Late in 1943, the Allies were pushing their way north through Italy. They found themselves stopped by the "Gustav Line," a defensive boundary created by the Germans south of Rome. To out flank the Germans, it was decided to land two divisions - one American and one British - at beaches near the towns of Anzio and Nettuno. The Allies figured that the Germans would be forced to divert troops to Anzio from the Gustav Line, allowing a breakthrough there. If the Germans didn't divert troops, then it was hoped that the Allied forces at Anzio could head inland and cut the German supply lines to the Gustav instead.
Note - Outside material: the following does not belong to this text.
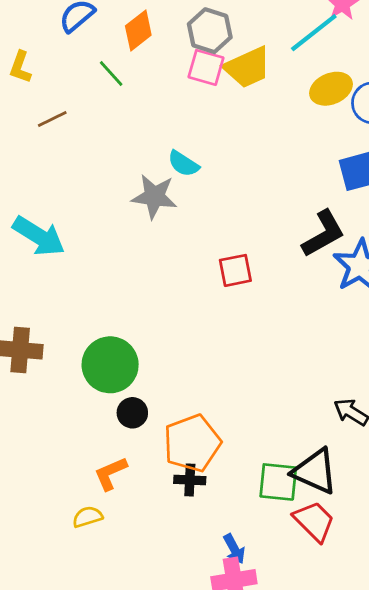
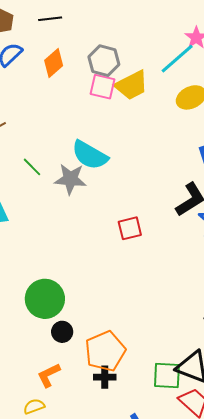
green line: (111, 73) -> (32, 167), moved
cyan semicircle: (183, 164) -> (90, 155), size x1.6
After the landing, the Germans responded by rushing forces to the Anzio/Nettuno area to hold the Allies from advancing any further inland. In addition to troops and tanks their defense included a lot of very large artillery.

The Krupp K5-Es

The Germans had always loved big guns. During WWI the famous German armament manufacturer, Kuipp, had built huge a howitzer (a gun with a relatively short length for the diameter of its barrel) with the nickname "Big Bertha." It could toss a 16 ½ inch diameter, 1800 pound, shell almost eight miles. Krupp also built the so-called "Paris Gun" which was used to shell the city from March to August of 1918. While the Paris gun had a relatively small shell - about 9 ½ inches wide and weighing 210 pounds - its immense 92-foot-long barrel could send its payload a staggering 81 miles.

Given their earlier experience, Krupp was tasked by the German military in 1934 with the job of developing another enormous gun. This one was to be mounted on a railcar and had a barrel just over 70 feet in length. The gun was to be able to handle shells weighing 560 pounds and send them a distance of 40 miles. Krupp would build 25 of these monsters which were designated with the model name "K5-E."

They were first employed during WWII along the coast of France to harass shipping along the English Channel. With their range, the guns stationed at Calais, France, could also hit targets in Dover, England. Using special rocket-assisted projectiles to increase the range, the Germans could even target London.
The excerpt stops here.